Here is a quote from the conclusion that I thought was excellent:
For the next five weeks, the priests of political religions will be pandering for tithes and votes from anyone who can breathe, even evangelicals. They will be playing on their fears and manipulating their hopes. Is it too much to ask that for one hour, out of the other 168 given to us in a week, that another point of view be accorded equal time?
For that one hour, instead of joining the American political chorus and naming our choice for the next prince, perhaps we should be preaching from the prophet Isaiah:
Do you not know? Do you not hear?
Has it not been told you from the beginning?
Have you not understood from the foundations of the earth?

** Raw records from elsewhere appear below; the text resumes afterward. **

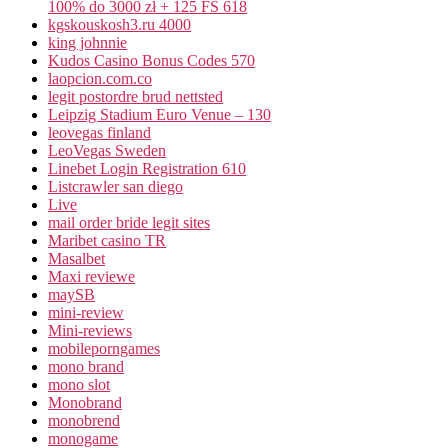
100% do 3000 zł + 125 FS 618
kgskouskosh3.ru 4000
king johnnie
Kudos Casino Bonus Codes 570
laopcion.com.co
legit postordre brud nettsted
Leipzig Stadium Euro Venue – 130
leovegas finland
LeoVegas Sweden
Linebet Login Registration 610
Listcrawler san diego
Live
mail order bride legit sites
Maribet casino TR
Masalbet
Maxi reviewe
maySB
mini-review
Mini-reviews
mobileporngames
mono brand
mono slot
Monobrand
monobrend
monogame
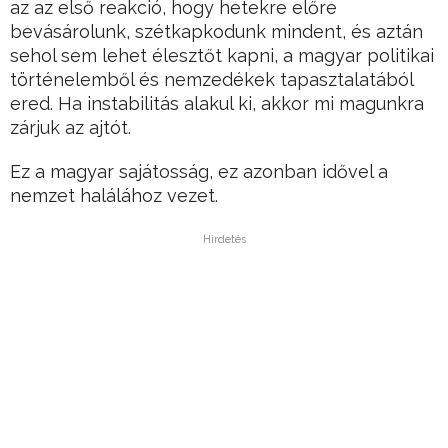
az az első reakció, hogy hetekre előre
bevásárolunk, szétkapkodunk mindent, és aztán
sehol sem lehet élesztőt kapni, a magyar politikai
történelemből és nemzedékek tapasztalatából
ered. Ha instabilitás alakul ki, akkor mi magunkra
zárjuk az ajtót.
Ez a magyar sajátosság, ez azonban idővel a
nemzet halálához vezet.
Hirdetés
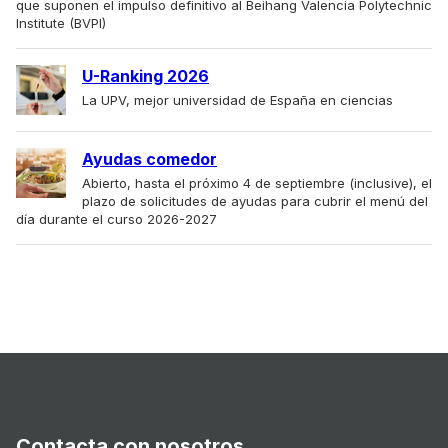
que suponen el impulso definitivo al Beihang Valencia Polytechnic
Institute (BVPI)
U-Ranking 2026
La UPV, mejor universidad de España en ciencias
Ayudas comedor
Abierto, hasta el próximo 4 de septiembre (inclusive), el
plazo de solicitudes de ayudas para cubrir el menú del
día durante el curso 2026-2027
Contacta con nosotros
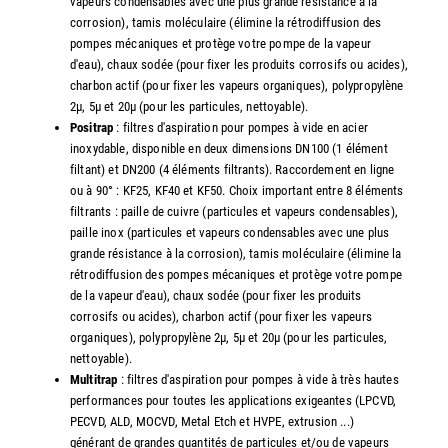
vapeurs condensables avec une plus grande résistance à la
corrosion), tamis moléculaire (élimine la rétrodiffusion des
pompes mécaniques et protège votre pompe de la vapeur
d'eau), chaux sodée (pour fixer les produits corrosifs ou acides),
charbon actif (pour fixer les vapeurs organiques), polypropylène
2µ, 5µ et 20µ (pour les particules, nettoyable).
Positrap
: filtres d'aspiration pour pompes à vide en acier
inoxydable, disponible en deux dimensions DN100 (1 élément
filtant) et DN200 (4 éléments filtrants). Raccordement en ligne
ou à 90° : KF25, KF40 et KF50. Choix important entre 8 éléments
filtrants : paille de cuivre (particules et vapeurs condensables),
paille inox (particules et vapeurs condensables avec une plus
grande résistance à la corrosion), tamis moléculaire (élimine la
rétrodiffusion des pompes mécaniques et protège votre pompe
de la vapeur d'eau), chaux sodée (pour fixer les produits
corrosifs ou acides), charbon actif (pour fixer les vapeurs
organiques), polypropylène 2µ, 5µ et 20µ (pour les particules,
nettoyable).
Multitrap
: filtres d'aspiration pour pompes à vide à très hautes
performances pour toutes les applications exigeantes (LPCVD,
PECVD, ALD, MOCVD, Metal Etch et HVPE, extrusion ...)
générant de grandes quantités de particules et/ou de vapeurs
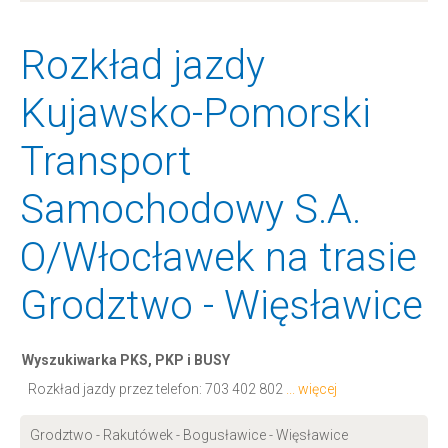
Rozkład jazdy
Kujawsko-Pomorski
Transport
Samochodowy S.A.
O/Włocławek na trasie
Grodztwo - Więsławice
Wyszukiwarka PKS, PKP i BUSY
Rozkład jazdy przez telefon:
703 402 802
... więcej
Grodztwo - Rakutówek - Bogusławice - Więsławice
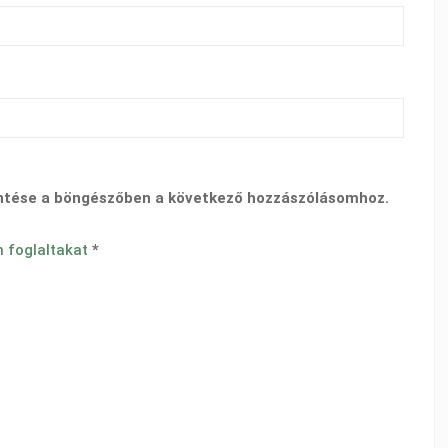
ntése a böngészőben a következő hozzászólásomhoz.
n foglaltakat
*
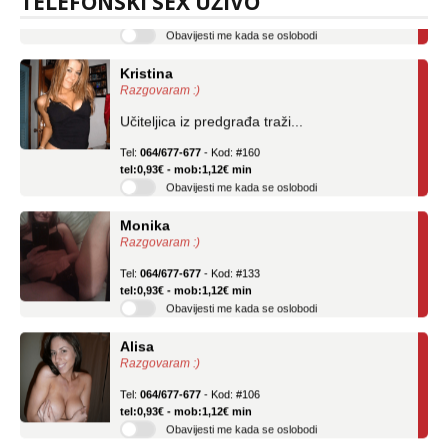
TELEFONSKI SEX UŽIVO
tel:0,93€ - mob:1,12€ min
Obavijesti me kada se oslobodi
Kristina
Razgovaram :)
Učiteljica iz predgrađa traži...
Tel:
064/677-677
- Kod: #160
tel:0,93€ - mob:1,12€ min
Obavijesti me kada se oslobodi
Monika
Razgovaram :)
Tel:
064/677-677
- Kod: #133
tel:0,93€ - mob:1,12€ min
Obavijesti me kada se oslobodi
Alisa
Razgovaram :)
Tel:
064/677-677
- Kod: #106
tel:0,93€ - mob:1,12€ min
Obavijesti me kada se oslobodi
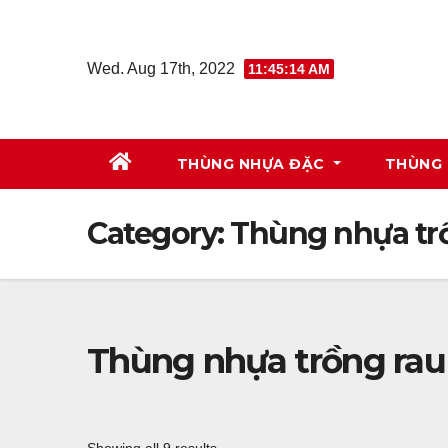
Skip
to
Wed. Aug 17th, 2022
11:45:15 AM
content
THÙNG NHỰA ĐẶC
THÙNG 
Category:
Thùng nhựa tr
Thùng nhựa trồng rau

It is [God] who sits above the circle of the earth,
and its inhabitants are like grasshoppers;
who stretches out the heavens like a curtain,
and spreads them like a tent to dwell in;
who brings princes to nothing,
and makes the rulers of the earth as emptiness. Isaiah 40:21-23:
Pastors are right about this much: The election season is a unique moment in a church’s life, but not because the pastor has the chance to lobby for his candidate. No, the Christian preacher has the unparalleled opportunity to act as the only sane person in a nation mad for power, the only voice in an ephemeral season filled with lies and half-lies to speak abiding truths — that elections (even "the most important in a generation") come and go, that princes (even "the most gifted in a lifetime") appear and pass away, that nations (even "the greatest in history") rise and fall.
And that something greater remains after the first Tuesday in November.